Инга Леонтьевна уже битый час ходила по кабинетам, устала, расстроилась. В каждом кабинете ей приходилось рассказывать свою историю, она уже вызубрила ее назубок со всеми подробностями и быстро, пока не прогнали, тараторила, чтобы ей хоть подсказали, кто может решить ее проблему. А то все отнекивались, мол, мы этим не занимаемся.
Выйдя из очередного кабинета, она дошла до ближайшего стула и разрыдалась от отчаяния и бессилия.
Вскоре на этаж вбежал дежурный офицер, который провёл её через КПП. Увидев её, он бегом ринулся к ней.
— Да вы что! Я с вами, как с человеком! — зашипел он и довольно резко поднял её со стула. — Как до такого додуматься можно было! Ходите по главному политуправлению Советской армии и флота, как у себя дома! — возмущался он, подталкивая ее к выходу с этажа.
— Мне начальник сказал сюда подняться, — вяло оправдывалась Инга Леонтьевна, но офицер не слушал её и ругался до самой улицы, пока не выпроводил её совсем из Министерства.
*
Вечером гуляли втроем.
— Ездил я сегодня по поводу перевода, — доложил мне Григорий вполне спокойным тоном.
— Это куда?
— Ну, ты ж сам вчера сказал к Воробьеву съездить, — с недоумением посмотрел он на меня.

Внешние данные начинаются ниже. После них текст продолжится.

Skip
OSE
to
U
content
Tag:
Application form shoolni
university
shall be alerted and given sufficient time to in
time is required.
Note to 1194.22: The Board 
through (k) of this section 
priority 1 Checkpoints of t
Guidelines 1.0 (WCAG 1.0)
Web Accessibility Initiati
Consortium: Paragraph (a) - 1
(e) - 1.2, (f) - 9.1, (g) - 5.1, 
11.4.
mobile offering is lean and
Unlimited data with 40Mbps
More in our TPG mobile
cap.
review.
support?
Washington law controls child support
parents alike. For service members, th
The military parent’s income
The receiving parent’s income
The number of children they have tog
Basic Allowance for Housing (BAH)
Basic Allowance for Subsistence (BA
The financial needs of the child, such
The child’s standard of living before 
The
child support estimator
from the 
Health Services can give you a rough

— А-аа, в часть в Лосином острове, — догадался я.
— Угу… Нормальный мужик, обещал помочь.
— Хорошо. Ты, я смотрю, не сильно по этому поводу паришься? — заметил я.

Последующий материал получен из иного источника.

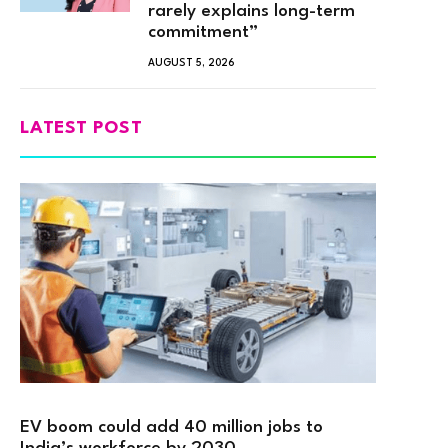
rarely explains long-term
commitment”
AUGUST 5, 2026
LATEST POST
EV boom could add 40 million jobs to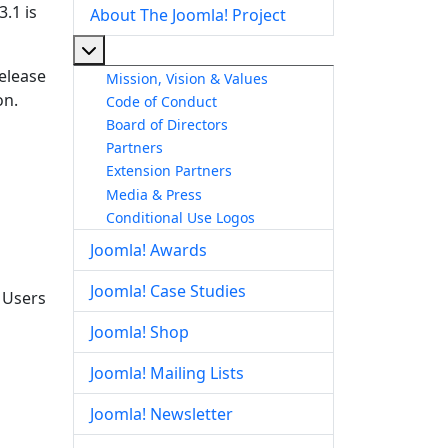
.1 is
About The Joomla! Project
More about: About The Joomla! Project
release
Mission, Vision & Values
on.
Code of Conduct
Board of Directors
Partners
Extension Partners
Media & Press
Conditional Use Logos
Joomla! Awards
Joomla! Case Studies
. Users
Joomla! Shop
Joomla! Mailing Lists
Joomla! Newsletter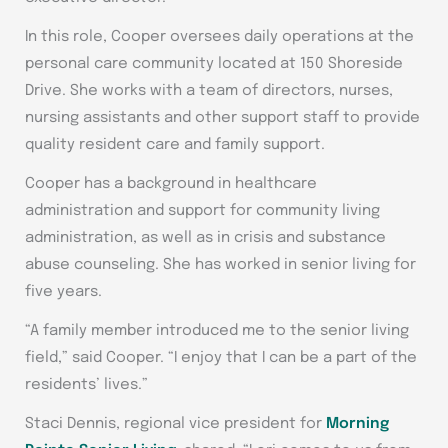
In this role, Cooper oversees daily operations at the
personal care community located at 150 Shoreside
Drive. She works with a team of directors, nurses,
nursing assistants and other support staff to provide
quality resident care and family support.
Cooper has a background in healthcare
administration and support for community living
administration, as well as in crisis and substance
abuse counseling. She has worked in senior living for
five years.
“A family member introduced me to the senior living
field,” said Cooper. “I enjoy that I can be a part of the
residents’ lives.”
Staci Dennis, regional vice president for
Morning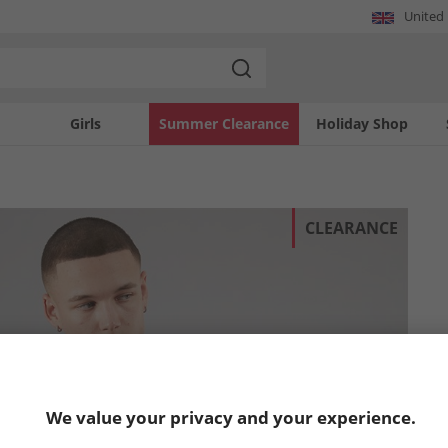
United
Girls
Summer Clearance
Holiday Shop
CLEARANCE
We value your privacy and your experience.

— Да, знаешь, что ни делается, всё к лучшему, — задумчиво ответил он. — Хоть побуду отцом нормальным. А то, чем ближе конец отпуска, тем Родька грустнее. Виснет на мне, не отходит… Ну что это такое? Смотреть невозможно… Сын, наследник, с кем попало плитку бьет на улице без присмотра. А дальше что? Магазины начнет взламывать и окна людям бить?..
— Ну и отлично. — с улыбкой толкнул я его кулаком в плечо. — Я тоже рад, что ты остаешься!

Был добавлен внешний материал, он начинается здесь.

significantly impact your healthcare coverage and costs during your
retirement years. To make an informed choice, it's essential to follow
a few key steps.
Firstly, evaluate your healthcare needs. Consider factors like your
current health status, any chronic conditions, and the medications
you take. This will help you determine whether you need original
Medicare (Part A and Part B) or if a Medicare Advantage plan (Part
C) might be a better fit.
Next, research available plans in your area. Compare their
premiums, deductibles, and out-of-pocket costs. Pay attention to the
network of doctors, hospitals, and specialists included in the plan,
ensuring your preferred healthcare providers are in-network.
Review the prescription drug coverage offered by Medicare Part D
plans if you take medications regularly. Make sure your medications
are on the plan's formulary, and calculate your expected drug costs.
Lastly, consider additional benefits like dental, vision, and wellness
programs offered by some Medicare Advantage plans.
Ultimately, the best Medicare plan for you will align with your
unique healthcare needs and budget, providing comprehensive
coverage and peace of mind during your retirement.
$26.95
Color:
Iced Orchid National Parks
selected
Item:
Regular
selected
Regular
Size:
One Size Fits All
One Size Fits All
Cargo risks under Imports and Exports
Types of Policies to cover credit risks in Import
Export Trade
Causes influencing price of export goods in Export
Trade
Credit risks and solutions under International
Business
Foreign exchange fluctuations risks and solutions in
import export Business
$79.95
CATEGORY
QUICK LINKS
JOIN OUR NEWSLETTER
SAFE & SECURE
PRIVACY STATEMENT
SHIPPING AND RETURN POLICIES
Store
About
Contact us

Ну и хорошо, что он так к этому относится. А то я уже начал серьезно подумывать, что надо к Балдину напроситься по его поводу. Одно удерживало — что просить буду отправить его обратно туда, где стреляют. Служил бы он где-нибудь в ГДР, и его туда обратно не пустили из-за этого навета, так я бы уже был у генерала с просьбой. А помогать человеку вернуться туда, где ведутся военные действия, такое себе. А вдруг его там убьют, как мне тогда Родьке в глаза после этого смотреть?
Галия утром в среду нервничала. Нам сегодня предстоял экзамен в ГАИ. Успокаивал ее тем, что ничего страшного не случится, если она не сдаст. Попробует ещё раз, потом ещё. Сколько надо, столько раз и будет сдавать, пока не сдаст.
Про то, что на её успех в Министерстве обороны ставки делают, предусмотрительно говорить не стал. И про то, что в случае её неудачи, нам придется от кого-то с правами зависеть, тоже не стал говорить. Неизвестно, как на ней груз ответственности скажется, может мобилизуется, а может, совсем наоборот, раскиснет.